El silencio respetuoso de ROMA

Para Margot

 

 

ANA LUISA ISLAS

La semana siguiente a la muerte de Manel, el mar rugía. Si está cabreado, no permite escuchar. Ensordece, lo cubre todo con su furia. Pocas veces el Mediterráneo es algo más que una piscina. Cuando hay tormenta en Barcelona, cuando hay marea alta y demasiados surferos salen a lucir sus trajes de neopreno, el mar calla todo lo que le rodea. Esos días de enero, el viento y el mar hablaban más fuerte que el resto. Así, como el mar cabreado, el heteropatriarcado acalla las voces que no le van. Desde hace tanto, que hemos perdido la cuenta de cuándo comenzó, las voces masculinas ensordecen. No permiten escuchar nada más. Y, sin embargo, de un tiempo para acá, como un mar en calma después de la tormenta, que quiere volver a escuchar a las gaviotas, hay algunos hombres que se han detenido a escuchar. Alfonso Cuarón y su Roma son un ejemplo de ello. Un silencio respetuoso, que quiere saber qué ha quedado vivo tras el agitado oleaje.

La gran mayoría de los largometrajes no pasan el test de Bechdel, ese que evalúa la presencia de las mujeres en los filmes, así como la relevancia de su papel y el contenido de sus diálogos. Prácticamente, las únicas películas que lo superan son escritas o dirigidas por mujeres. Roma está escrita y dirigida por Alfonso Cuarón, un mexicano, hijo de una de las sociedades más machistas que existen entre los países miembros del G20. Y, sin embargo, su película es un parteaguas. Un antes y un después, en la era del #metoo, a pesar de haber sido gestada antes de que la “revolución rosa” tomara los diarios, las mentes y las calles. Se trata de un filme necesario, en una época en donde otras voces más allá de las de siempre son imprescindibles. La marejada ha pasado, urge escuchar qué dejó tras de ella.

¿Y por qué Roma es más femenina que otras películas?
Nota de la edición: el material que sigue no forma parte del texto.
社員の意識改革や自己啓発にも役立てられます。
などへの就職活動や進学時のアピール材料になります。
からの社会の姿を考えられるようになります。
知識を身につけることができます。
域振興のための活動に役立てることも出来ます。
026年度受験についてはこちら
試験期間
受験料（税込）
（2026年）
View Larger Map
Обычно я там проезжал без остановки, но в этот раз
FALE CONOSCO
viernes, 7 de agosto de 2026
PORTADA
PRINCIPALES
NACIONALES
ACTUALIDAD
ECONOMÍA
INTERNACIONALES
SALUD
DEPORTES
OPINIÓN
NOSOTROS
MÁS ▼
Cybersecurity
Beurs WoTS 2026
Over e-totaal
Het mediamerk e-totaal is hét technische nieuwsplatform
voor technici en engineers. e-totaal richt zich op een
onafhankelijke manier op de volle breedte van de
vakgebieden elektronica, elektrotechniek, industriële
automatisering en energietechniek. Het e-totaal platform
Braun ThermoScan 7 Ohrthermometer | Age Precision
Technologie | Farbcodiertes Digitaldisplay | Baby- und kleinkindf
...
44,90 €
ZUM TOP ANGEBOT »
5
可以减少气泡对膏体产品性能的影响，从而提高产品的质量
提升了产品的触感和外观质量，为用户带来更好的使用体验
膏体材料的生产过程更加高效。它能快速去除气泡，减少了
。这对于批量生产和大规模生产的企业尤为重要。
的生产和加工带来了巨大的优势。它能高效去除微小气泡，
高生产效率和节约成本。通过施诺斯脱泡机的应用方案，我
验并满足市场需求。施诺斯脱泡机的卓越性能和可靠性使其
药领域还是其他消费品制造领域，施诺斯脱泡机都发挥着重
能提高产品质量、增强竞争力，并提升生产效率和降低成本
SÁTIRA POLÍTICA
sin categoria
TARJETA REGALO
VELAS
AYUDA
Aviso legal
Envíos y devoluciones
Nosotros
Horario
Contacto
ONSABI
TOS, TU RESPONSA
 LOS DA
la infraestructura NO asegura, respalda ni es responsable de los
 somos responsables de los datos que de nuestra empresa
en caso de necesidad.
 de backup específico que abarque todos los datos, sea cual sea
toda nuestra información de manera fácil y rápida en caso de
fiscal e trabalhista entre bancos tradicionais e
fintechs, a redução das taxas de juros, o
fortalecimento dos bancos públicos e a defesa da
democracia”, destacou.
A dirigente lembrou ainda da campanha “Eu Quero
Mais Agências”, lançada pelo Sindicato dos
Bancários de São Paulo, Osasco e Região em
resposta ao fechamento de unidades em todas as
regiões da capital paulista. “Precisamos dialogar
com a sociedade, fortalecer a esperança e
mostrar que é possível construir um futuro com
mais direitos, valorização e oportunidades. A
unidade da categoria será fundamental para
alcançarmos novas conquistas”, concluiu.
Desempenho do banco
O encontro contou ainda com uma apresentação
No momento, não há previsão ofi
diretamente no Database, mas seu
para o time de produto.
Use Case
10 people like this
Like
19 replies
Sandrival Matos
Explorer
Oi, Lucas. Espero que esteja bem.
Además de porque sus protagonistas son mujeres; lo es, porque respeta nuestros silencios. Cuarón no se ha enfrascado en ponerle voces a momentos en los que no hay palabras que expliquen lo que sucede. Dicen que los niños y los borrachos siempre dicen la verdad. Roma está escrita desde la mirada de Paco, hijo de una familia de cuatro hijos que están pasando por una tormenta, aunque poca consciencia tengan de ella. Ha dicho el cineasta que está basada en su propia visión infantil. Las mujeres de la infancia de Cuarón, como las de la vida real, no necesitan hablar. Se intuyen.

abrazos
Los abrazos mexicanos, que lo dicen todo sin decir nada.

Cuánta magia se puede decir con una mirada, con un árbol al viento o un mar cabreado. Para saberlo, solo basta preguntarle a Isabel Coixet, sin duda, lo acepte o no, una de las influencias de Cuarón para hacer este filme. En el último largometraje de la cineasta, La Librería, una escena en silencio, con sus protagonistas a la orilla de la playa, dice más que cualquier diálogo de amor en la historia del cine. Un jarrito de pulque que se rompe, un bosque que se incendia, un mar que cobra venganza, un abrazo que nadie quiere que termine, forman parte de nuestro lenguaje. Y Cuarón lo ha entendido perfectamente. Gracias a Liboria Rodríguez, la mujer que inspiró al director a escribir su obra maestra, el mexicano ha sabido escucharnos y leernos. Lo sabía desde pequeño, gracias a quien le enseñó a hablar, escuchar, amar y cagar. ¡Gracias a Libo, Cuarón es uno de los cineastas más vanguardistas de su generación!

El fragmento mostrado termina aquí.